■ Description of the task: Start to finish, write out the entries exactly, leaving the pictures aside.

■ Page-level text extractions:
^^^^^^^^^^^^^^^^
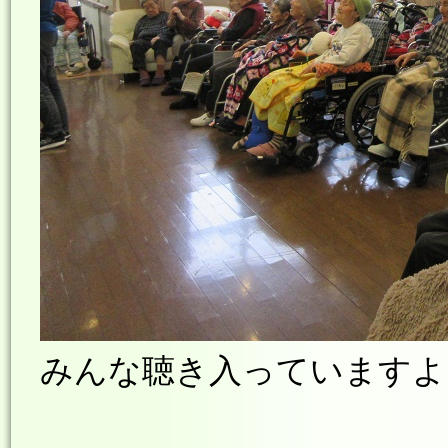
みんな聴き入っていますよ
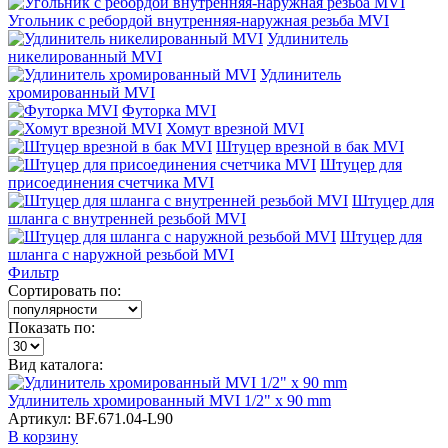
Угольник с ребордой внутренняя-наружная резьба MVI
Удлинитель
никелированный MVI
Удлинитель
хромированный MVI
Футорка MVI
Хомут врезной MVI
Штуцер врезной в бак MVI
Штуцер для
присоединения счетчика MVI
Штуцер для
шланга с внутренней резьбой MVI
Штуцер для
шланга с наружной резьбой MVI
Фильтр
Сортировать по:
Показать по:
Вид каталога:
Удлинитель хромированный MVI 1/2" x 90 mm
Артикул: BF.671.04-L90
В корзину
^^^^^^^^^^^^^^^^
■ Task response:
みんな聴き入っていますよ
Угольник с ребордой внутренняя-наружная резьба MVI
Удлинитель
никелированный MVI
Удлинитель
хромированный MVI
Футорка MVI
Хомут врезной MVI
Штуцер врезной в бак MVI
Штуцер для
присоединения счетчика MVI
Штуцер для
шланга с внутренней резьбой MVI
Штуцер для
шланга с наружной резьбой MVI
Фильтр
Сортировать по:
Показать по:
Вид каталога:
Удлинитель хромированный MVI 1/2" x 90 mm
Артикул: BF.671.04-L90
В корзину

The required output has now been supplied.